We are creating housing with the same welcome and non-judgement, which will be a space where people can rest enough to see the positive changes they can make in their lives once they feel safe. We are building a vision where this housing, with the medical clinic on the main floor will start to exist alongside the dominant drug culture, gradually seeding the help and hope that people can escape the grasp of the drugs that take over their lives.
Social Medicine Hub at 97 Victoria with WRHN
We are excited to share tonight that we are working with Waterloo Region Health Network (WRHN) Medicine to establish a Social Medicine vision that embraces the principles of social medicine and integrates the work of The Working Centre and other community partners with a hospital supported presence in community.
Social medicine is a proactive approach to health that prioritizes care for marginalized populations.
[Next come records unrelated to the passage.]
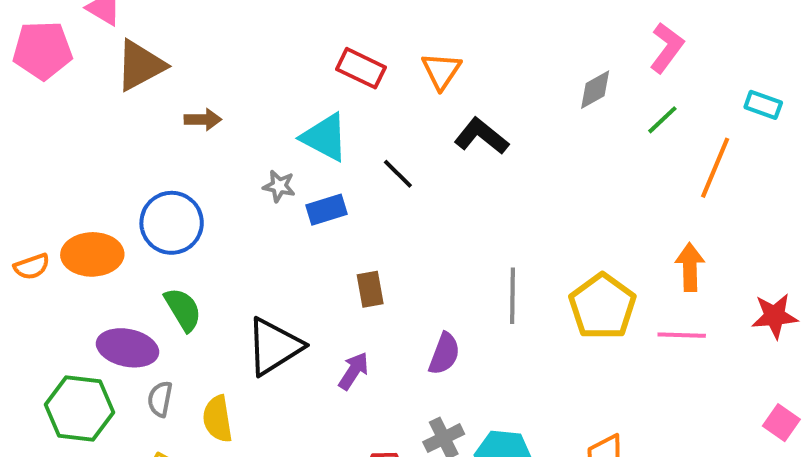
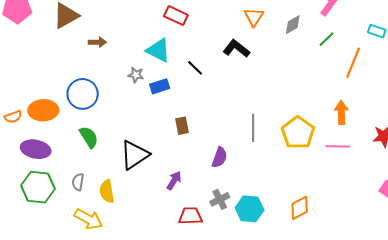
orange triangle: (441, 71) -> (254, 17), moved
purple ellipse: (128, 348) -> (36, 149), moved
purple arrow: (354, 371) -> (174, 181), moved

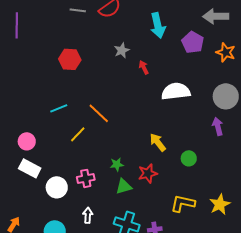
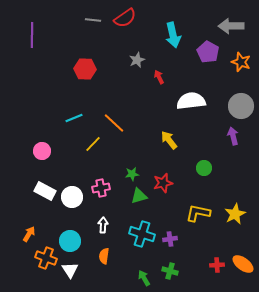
yellow arrow: (158, 142) -> (169, 140), moved
white rectangle: (30, 168) -> (45, 191), moved

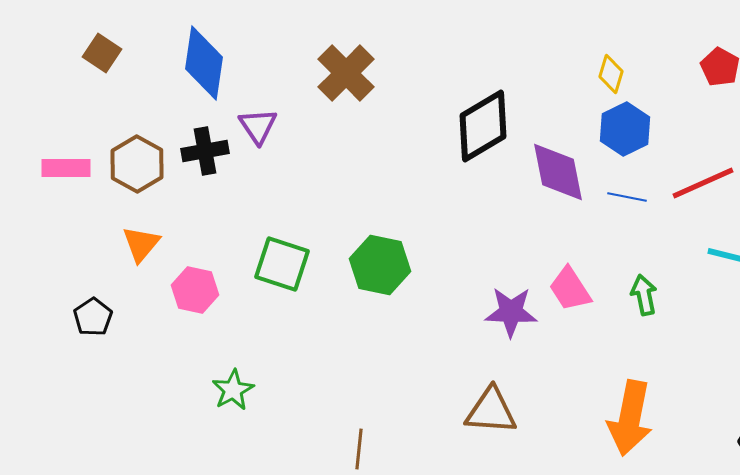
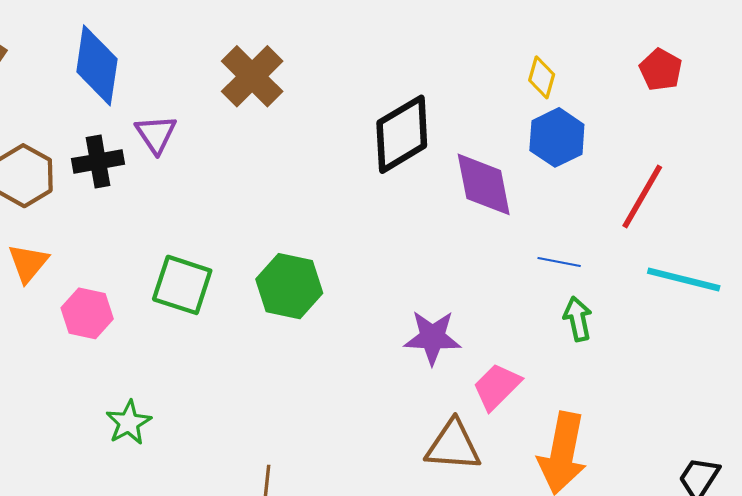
red line: (703, 183) -> (642, 196), turned -36
blue line: (627, 197) -> (559, 262), moved
pink trapezoid: (570, 289) -> (497, 387), moved, turned 78
brown triangle: (491, 411) -> (453, 446), moved

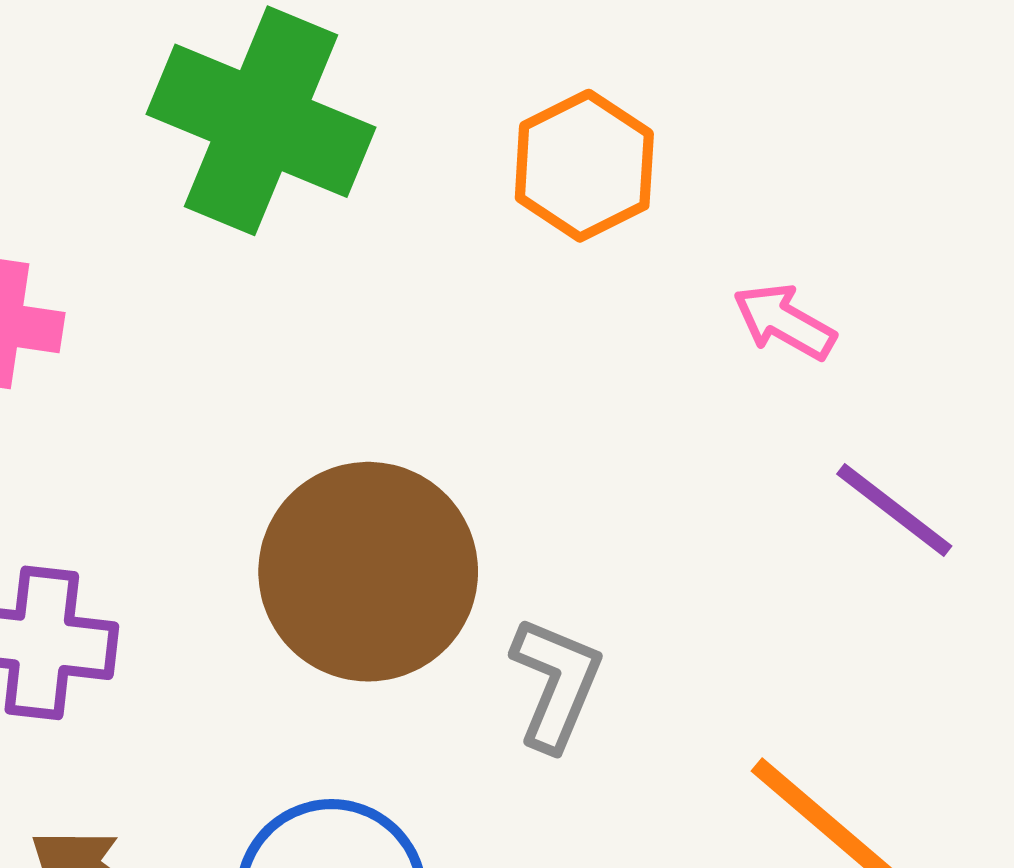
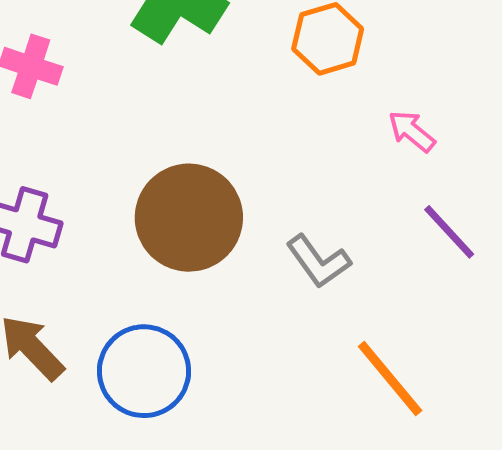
gray L-shape: (556, 683) -> (318, 261), moved, turned 112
The approach is to support people dealing with the abject poverty of homelessness with specialized supports and care.
The core of this growing partnership is to build on The Working Centre’s substantial resources, both physical assets and on-the-street-outreach work. 97 Victoria will be a social medicine hub where:
First: We turn the 87 Victoria Hospitality House into an 8-bed house to provide a 12-week respite for those homeless being discharged to the street, or who are unable to go to hospital.
Second: The development of a Dunn House model of housing, a social medicine model of supportive housing using the top floor of our new 97 Victoria housing. For people who are experiencing homelessness and accessing the Emergency Department regularly, the prescription is housing with healthcare supports. This builds stability towards wellness and appropriate care.
Third: The 3,000 square foot St. John’s Kitchen Medical Clinic will serve as a base for wider integrated social medicine projects and provide care where people are. Can we reduce barriers to help people avoid the Emergency Department and to receive care in a harm reduction context? Community Paramedics are poised to offer support in the clinic and on-call.
Fourth: The social medicine concept is rooted in the same Outreach model of our work with people in encampments, on the street, in motels, or in precarious housing. This low-barrier mental-health and addictions care builds relationships that help people to feel safe and cared for. The work of our SOS and street outreach, along with the work of our health care partners like the CHC and Sanguen, will integrate with the clinic as we develop and strengthen wrap-around supports.
With creative partnerships, we are building on the beautiful gift of our new campus at St. John’s Kitchen, a purpose built space that can help us respond to the deep despair and harsh living conditions of people living without access to safe and stable housing.
With determined hope we learn from the people who are a part of St. John’s Kitchen and Outreach, understanding more about how to love and care for people. Our goals are new services, new housing, deep inclusion and belonging, forms of community solidarity that need to grow.